Online Data Definition Language (DDL) is a crucial feature for modern databases and a cornerstone of MySQL modernization strategies. It allows schema changes without significant downtime or locking that could disrupt database operations. This means these operations carry out while the database continues to be available for reads and writes, minimizing downtime and avoiding disruption to ongoing activities.
Online DDL is particularly important for applications requiring high availability and where maintenance windows are not feasible or are too disruptive. This capability is crucial for large, operational databases that need to scale, evolve, and undergo schema changes without affecting the user experience or service availability.
In this blog post, we’ll explore what online DDL is and then dive into how TiDB, a distributed SQL database, efficiently handles online DDL operations.

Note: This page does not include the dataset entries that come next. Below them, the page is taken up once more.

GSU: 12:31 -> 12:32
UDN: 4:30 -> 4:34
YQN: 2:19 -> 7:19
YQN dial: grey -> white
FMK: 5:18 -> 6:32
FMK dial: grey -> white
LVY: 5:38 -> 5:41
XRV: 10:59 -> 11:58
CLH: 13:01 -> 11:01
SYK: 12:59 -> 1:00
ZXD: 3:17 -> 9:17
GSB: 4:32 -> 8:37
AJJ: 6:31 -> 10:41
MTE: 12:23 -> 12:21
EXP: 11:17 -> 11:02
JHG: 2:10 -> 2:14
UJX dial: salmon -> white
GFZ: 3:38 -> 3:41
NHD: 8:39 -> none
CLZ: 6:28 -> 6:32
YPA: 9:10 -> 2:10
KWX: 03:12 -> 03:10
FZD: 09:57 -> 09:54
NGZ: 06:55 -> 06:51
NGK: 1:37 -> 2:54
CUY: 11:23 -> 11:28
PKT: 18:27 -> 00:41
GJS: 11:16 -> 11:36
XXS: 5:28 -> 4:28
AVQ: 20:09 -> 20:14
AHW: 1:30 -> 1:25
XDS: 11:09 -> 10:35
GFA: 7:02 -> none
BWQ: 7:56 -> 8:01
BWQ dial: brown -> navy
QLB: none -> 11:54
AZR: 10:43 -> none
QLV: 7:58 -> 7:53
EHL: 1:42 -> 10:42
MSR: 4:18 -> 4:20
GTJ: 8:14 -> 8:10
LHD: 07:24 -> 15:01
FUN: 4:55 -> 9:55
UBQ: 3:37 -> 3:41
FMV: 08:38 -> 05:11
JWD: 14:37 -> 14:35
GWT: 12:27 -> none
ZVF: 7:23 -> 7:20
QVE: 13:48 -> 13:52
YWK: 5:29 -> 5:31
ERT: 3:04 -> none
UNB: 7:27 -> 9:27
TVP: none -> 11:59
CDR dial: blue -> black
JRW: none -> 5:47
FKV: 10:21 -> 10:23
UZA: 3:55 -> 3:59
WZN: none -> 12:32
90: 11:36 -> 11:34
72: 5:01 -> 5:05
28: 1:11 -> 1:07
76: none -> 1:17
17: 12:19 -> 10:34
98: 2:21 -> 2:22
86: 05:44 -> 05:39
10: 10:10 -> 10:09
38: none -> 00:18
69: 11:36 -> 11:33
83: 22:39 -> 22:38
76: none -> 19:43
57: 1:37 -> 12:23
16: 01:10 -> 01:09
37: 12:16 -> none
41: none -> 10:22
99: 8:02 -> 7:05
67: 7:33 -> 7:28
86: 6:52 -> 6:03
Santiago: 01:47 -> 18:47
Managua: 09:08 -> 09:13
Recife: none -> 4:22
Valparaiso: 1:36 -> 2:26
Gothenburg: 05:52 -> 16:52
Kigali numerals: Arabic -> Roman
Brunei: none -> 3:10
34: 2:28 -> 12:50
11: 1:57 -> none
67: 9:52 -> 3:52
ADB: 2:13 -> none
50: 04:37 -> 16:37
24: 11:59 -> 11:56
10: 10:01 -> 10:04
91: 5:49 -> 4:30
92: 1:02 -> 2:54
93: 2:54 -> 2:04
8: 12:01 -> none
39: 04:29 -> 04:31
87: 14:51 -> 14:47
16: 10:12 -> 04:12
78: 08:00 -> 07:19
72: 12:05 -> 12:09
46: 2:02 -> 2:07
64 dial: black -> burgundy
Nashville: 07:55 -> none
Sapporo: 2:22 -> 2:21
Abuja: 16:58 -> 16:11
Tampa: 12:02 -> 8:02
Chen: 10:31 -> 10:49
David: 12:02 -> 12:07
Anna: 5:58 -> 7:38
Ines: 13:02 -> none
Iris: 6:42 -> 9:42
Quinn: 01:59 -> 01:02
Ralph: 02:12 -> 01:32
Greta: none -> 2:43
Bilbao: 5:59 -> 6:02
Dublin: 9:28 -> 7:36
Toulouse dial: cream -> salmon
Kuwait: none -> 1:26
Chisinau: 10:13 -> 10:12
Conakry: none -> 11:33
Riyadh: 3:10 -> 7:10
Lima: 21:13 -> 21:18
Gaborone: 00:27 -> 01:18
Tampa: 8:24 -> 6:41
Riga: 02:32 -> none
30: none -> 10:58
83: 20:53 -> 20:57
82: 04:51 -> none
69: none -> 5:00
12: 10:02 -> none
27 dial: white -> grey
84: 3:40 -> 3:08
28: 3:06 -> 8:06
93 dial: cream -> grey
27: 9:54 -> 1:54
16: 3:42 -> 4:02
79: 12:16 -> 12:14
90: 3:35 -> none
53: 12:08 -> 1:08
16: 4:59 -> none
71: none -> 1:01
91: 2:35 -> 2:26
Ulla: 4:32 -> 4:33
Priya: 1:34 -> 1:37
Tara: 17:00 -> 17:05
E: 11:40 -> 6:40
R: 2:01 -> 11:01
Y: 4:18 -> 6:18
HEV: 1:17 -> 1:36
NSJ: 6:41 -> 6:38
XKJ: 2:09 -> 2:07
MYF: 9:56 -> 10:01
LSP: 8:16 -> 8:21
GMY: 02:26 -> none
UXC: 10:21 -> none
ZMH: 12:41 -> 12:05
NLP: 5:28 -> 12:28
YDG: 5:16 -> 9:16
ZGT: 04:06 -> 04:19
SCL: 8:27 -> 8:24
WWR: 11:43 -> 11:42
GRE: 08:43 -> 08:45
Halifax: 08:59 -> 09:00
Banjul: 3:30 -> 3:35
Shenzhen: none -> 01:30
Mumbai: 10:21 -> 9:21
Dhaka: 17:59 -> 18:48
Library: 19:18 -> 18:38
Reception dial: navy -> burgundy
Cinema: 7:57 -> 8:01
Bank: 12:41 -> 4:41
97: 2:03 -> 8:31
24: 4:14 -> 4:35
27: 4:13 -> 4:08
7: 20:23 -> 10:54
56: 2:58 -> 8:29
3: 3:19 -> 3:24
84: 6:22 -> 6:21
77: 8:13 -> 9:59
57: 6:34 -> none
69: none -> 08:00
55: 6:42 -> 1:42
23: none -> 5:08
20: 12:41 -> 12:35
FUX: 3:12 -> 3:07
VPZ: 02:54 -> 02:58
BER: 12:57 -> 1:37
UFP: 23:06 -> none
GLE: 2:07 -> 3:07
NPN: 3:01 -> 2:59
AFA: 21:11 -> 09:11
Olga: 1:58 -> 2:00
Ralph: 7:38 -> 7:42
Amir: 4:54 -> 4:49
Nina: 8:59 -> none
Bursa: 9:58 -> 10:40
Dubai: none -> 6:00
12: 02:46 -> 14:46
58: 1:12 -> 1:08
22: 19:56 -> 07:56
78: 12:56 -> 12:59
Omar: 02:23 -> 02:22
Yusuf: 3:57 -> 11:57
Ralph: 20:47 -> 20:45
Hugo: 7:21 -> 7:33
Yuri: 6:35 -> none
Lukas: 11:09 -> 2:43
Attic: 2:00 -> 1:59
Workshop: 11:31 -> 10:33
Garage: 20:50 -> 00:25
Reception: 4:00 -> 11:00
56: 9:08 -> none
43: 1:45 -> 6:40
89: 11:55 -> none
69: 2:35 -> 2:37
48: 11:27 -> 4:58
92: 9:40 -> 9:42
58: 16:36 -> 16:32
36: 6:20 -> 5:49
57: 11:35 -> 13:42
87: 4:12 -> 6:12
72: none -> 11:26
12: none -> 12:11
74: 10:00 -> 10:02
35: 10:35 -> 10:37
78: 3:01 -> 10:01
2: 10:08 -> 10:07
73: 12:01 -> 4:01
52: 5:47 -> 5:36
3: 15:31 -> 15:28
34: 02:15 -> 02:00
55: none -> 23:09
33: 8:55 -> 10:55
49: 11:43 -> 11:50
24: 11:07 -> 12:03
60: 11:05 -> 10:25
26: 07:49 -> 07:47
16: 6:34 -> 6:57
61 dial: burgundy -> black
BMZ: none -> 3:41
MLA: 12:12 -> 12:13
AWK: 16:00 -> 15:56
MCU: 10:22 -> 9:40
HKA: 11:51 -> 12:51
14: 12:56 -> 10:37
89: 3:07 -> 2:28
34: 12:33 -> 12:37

What Is Online DDL—and Why It Matters for Modern MySQL Systems
Online DDL is the ability to evolve a schema—add columns, create or drop indexes, change constraints—while the database stays read/write available. Instead of blocking tables, the system performs changes concurrently with live traffic, which preserves uptime, protects p95/p99 latency, and raises online DDL performance by avoiding long metadata locks that stall queries or applications.
Building on the Google F1 approach, online DDL is split into safe transition stages (e.g., prepare → backfill/validation → publish) so reads/writes continue as the change progresses. Data backfills run in the background with rate limits, new structures (like “shadow” indexes) are built alongside existing ones, and metadata is switched atomically only at the end—so nodes can lag by at most one DDL version without corruption or outages. The result is predictable performance during schema evolution, even on large tables under production load, especially with TiDB DDL optimizations that parallelize and throttle backfills safely.
From Locking to Non-Blocking: The Evolution of DDL Operations
- Non-blocking Operations: Avoids long-term locks on tables.
- Minimal Downtime: Keeps the database available during schema changes.
- Concurrency: Allows simultaneous DML (Data Manipulation Language) operations.
- Phased Approach: Performs changes in multiple stages to reduce impact.
Planning a MySQL migration? It helps to understand where native MySQL shines and where a distributed engine adds guarantees.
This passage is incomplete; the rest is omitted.